■ EXTRACTED RECORDS:

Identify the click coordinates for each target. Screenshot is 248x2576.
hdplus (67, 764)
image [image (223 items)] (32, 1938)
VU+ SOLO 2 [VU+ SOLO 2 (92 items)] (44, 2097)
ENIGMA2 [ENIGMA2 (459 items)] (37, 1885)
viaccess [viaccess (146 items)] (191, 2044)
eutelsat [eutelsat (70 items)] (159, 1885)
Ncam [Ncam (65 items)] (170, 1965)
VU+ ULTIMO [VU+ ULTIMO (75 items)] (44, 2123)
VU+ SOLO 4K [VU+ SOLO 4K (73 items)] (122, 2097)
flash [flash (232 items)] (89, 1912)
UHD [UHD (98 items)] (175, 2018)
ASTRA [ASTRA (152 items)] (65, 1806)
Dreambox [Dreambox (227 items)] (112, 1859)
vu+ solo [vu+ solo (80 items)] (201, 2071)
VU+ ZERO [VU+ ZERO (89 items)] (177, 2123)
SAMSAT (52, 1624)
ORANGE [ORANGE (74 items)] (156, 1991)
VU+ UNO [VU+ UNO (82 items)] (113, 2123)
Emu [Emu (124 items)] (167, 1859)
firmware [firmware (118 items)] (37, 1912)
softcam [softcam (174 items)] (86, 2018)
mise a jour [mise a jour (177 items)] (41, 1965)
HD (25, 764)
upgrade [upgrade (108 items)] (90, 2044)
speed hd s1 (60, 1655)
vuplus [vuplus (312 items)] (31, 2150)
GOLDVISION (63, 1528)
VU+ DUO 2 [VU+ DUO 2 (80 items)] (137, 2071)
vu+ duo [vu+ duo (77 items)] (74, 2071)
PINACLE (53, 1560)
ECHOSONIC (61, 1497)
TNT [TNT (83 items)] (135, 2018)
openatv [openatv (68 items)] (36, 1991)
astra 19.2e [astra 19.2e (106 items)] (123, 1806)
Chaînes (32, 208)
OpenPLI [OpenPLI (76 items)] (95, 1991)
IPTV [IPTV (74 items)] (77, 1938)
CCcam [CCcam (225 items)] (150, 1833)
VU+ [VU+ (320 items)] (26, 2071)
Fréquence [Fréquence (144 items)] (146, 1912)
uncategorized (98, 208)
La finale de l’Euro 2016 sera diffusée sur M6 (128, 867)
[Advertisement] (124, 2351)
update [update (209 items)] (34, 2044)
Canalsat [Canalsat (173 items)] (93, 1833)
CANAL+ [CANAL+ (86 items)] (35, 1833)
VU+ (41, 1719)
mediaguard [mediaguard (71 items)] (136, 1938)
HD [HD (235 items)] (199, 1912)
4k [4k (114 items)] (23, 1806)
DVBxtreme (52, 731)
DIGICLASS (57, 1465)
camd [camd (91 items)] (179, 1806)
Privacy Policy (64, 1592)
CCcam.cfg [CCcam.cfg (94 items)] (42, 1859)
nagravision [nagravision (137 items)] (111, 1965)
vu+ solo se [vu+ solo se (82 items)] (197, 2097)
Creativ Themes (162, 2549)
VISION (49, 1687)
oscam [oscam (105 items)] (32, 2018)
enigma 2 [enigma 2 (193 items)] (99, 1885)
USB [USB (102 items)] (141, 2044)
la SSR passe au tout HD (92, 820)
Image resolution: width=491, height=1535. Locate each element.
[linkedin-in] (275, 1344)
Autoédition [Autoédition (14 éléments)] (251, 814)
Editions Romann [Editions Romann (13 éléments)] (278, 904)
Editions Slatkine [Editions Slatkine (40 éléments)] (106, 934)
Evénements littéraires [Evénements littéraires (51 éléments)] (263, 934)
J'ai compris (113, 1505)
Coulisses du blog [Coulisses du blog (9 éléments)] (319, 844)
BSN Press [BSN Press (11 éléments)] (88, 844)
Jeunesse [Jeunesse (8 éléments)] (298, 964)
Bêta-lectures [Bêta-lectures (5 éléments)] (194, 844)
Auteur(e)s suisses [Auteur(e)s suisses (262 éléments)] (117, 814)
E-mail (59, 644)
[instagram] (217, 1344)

■ ACTIVITY:
Throughout the material above, find each line with "CCcam" and return it.

■ SOLUTION TO THIS TASK:
CCcam [CCcam (225 items)] (150, 1833)
CCcam.cfg [CCcam.cfg (94 items)] (42, 1859)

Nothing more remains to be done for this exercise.